This is covered more formally in Section 3.1 of the paper, with 
reference to an earlier work by Pichler et al. The concept is 
independent of subject/object directionality.

<snip>
> On 13/12/2012 10:35, Andy Seaborne wrote:
 >
> Promoting well-formed lists would be good.
>
> The restriction of "no labels" is not just about "no cycles" - it's
> things that are not tree-like:
>
> :x1 :p _:a .
> :x2 :q _:a .

Aside from the paper, in my own experience, publishers tend to work with 
the "grain" of the syntax. This means that, e.g., we have a prevalence 
of properties like foaf:knows, rdf:rest, owl:unionOf, etc., and not 
foaf:knownBy, rdf:hasRest, owl:isUnionFor, etc.

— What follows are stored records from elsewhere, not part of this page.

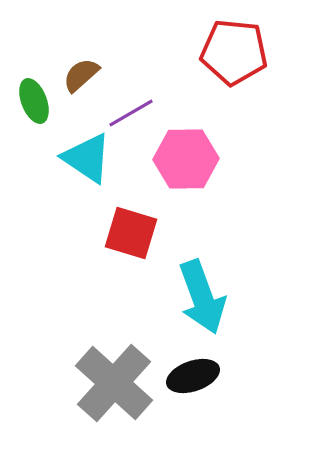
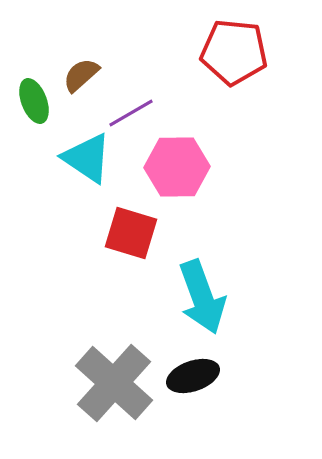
pink hexagon: moved 9 px left, 8 px down
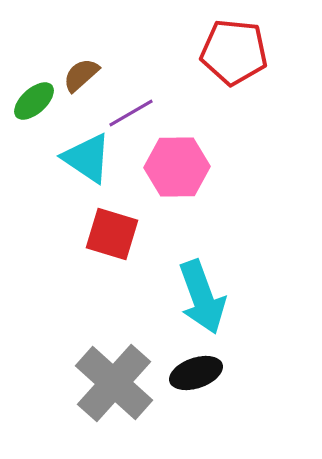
green ellipse: rotated 69 degrees clockwise
red square: moved 19 px left, 1 px down
black ellipse: moved 3 px right, 3 px up
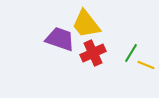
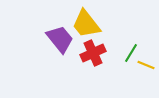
purple trapezoid: rotated 32 degrees clockwise
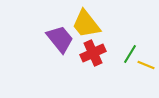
green line: moved 1 px left, 1 px down
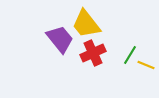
green line: moved 1 px down
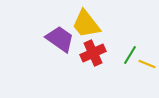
purple trapezoid: rotated 16 degrees counterclockwise
yellow line: moved 1 px right, 1 px up
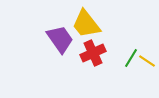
purple trapezoid: rotated 20 degrees clockwise
green line: moved 1 px right, 3 px down
yellow line: moved 3 px up; rotated 12 degrees clockwise
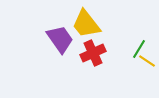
green line: moved 8 px right, 9 px up
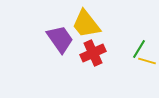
yellow line: rotated 18 degrees counterclockwise
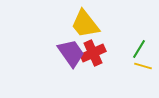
yellow trapezoid: moved 1 px left
purple trapezoid: moved 11 px right, 14 px down
yellow line: moved 4 px left, 5 px down
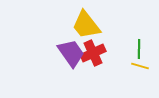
yellow trapezoid: moved 1 px right, 1 px down
green line: rotated 30 degrees counterclockwise
yellow line: moved 3 px left
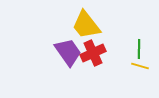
purple trapezoid: moved 3 px left, 1 px up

Perhaps putting it 
another way, when many people model with blank nodes in RDF, they tend 
to think in terms of nesting in syntaxes like Turtle or RDF/XML, which 
are inherently tree like: put your protagonist(s) at the root and branch 
from there. The directionality of properties used (esp. involving blank 
nodes) then follows. This certainly does not cover all cases or all 
publishers, but I think this is a widely followed pattern.


On a related note, another aspect of blank nodes to potentially consider 
for Well Behaved RDF is the notion of (non)-lean RDF. But this email is 
much too long already.

Best,
Aidan (et al.)
Received on Monday, 17 December 2012 21:57:11 UTC